Content starts
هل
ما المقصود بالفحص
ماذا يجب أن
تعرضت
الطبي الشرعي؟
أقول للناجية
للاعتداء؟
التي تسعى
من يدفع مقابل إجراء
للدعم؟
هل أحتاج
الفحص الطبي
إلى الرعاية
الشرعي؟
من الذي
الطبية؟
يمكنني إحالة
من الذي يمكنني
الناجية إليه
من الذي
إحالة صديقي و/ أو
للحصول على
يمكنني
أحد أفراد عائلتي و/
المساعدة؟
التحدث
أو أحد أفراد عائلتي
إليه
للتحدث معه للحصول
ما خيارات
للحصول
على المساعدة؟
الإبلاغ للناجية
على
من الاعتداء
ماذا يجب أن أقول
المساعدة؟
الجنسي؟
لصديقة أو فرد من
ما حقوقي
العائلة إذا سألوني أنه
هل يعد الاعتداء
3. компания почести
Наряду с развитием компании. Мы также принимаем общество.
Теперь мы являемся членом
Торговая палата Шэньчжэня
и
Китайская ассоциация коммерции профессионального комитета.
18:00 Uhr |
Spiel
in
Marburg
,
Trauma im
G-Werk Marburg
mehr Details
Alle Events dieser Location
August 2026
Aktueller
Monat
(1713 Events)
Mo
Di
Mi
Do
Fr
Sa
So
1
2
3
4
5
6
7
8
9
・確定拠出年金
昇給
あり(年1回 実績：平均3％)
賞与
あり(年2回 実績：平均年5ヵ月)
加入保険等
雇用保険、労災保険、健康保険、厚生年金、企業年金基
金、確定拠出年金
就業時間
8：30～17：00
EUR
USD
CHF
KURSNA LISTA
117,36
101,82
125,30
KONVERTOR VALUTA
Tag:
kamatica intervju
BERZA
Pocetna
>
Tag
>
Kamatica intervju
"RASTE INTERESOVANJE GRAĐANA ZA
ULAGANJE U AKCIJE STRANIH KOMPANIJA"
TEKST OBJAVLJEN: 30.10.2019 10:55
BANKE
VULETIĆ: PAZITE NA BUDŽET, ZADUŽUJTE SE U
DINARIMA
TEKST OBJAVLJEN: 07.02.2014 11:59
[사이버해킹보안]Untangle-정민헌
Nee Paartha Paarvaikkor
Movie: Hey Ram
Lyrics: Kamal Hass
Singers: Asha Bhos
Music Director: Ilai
Content ends
- _Work task_
An exact copy of all the records is the expected answer.

- _Exercise output_
هل
ما المقصود بالفحص
ماذا يجب أن
تعرضت
الطبي الشرعي؟
أقول للناجية
للاعتداء؟
التي تسعى
من يدفع مقابل إجراء
للدعم؟
هل أحتاج
الفحص الطبي
إلى الرعاية
الشرعي؟
من الذي
الطبية؟
يمكنني إحالة
من الذي يمكنني
الناجية إليه
من الذي
إحالة صديقي و/ أو
للحصول على
يمكنني
أحد أفراد عائلتي و/
المساعدة؟
التحدث
أو أحد أفراد عائلتي
إليه
للتحدث معه للحصول
ما خيارات
للحصول
على المساعدة؟
الإبلاغ للناجية
على
من الاعتداء
ماذا يجب أن أقول
المساعدة؟
الجنسي؟
لصديقة أو فرد من
ما حقوقي
العائلة إذا سألوني أنه
هل يعد الاعتداء
3. компания почести
Наряду с развитием компании. Мы также принимаем общество.
Теперь мы являемся членом
Торговая палата Шэньчжэня
и
Китайская ассоциация коммерции профессионального комитета.
18:00 Uhr |
Spiel
in
Marburg
,
Trauma im
G-Werk Marburg
mehr Details
Alle Events dieser Location
August 2026
Aktueller
Monat
(1713 Events)
Mo
Di
Mi
Do
Fr
Sa
So
1
2
3
4
5
6
7
8
9
・確定拠出年金
昇給
あり(年1回 実績：平均3％)
賞与
あり(年2回 実績：平均年5ヵ月)
加入保険等
雇用保険、労災保険、健康保険、厚生年金、企業年金基
金、確定拠出年金
就業時間
8：30～17：00
EUR
USD
CHF
KURSNA LISTA
117,36
101,82
125,30
KONVERTOR VALUTA
Tag:
kamatica intervju
BERZA
Pocetna
>
Tag
>
Kamatica intervju
"RASTE INTERESOVANJE GRAĐANA ZA
ULAGANJE U AKCIJE STRANIH KOMPANIJA"
TEKST OBJAVLJEN: 30.10.2019 10:55
BANKE
VULETIĆ: PAZITE NA BUDŽET, ZADUŽUJTE SE U
DINARIMA
TEKST OBJAVLJEN: 07.02.2014 11:59
[사이버해킹보안]Untangle-정민헌
Nee Paartha Paarvaikkor
Movie: Hey Ram
Lyrics: Kamal Hass
Singers: Asha Bhos
Music Director: Ilai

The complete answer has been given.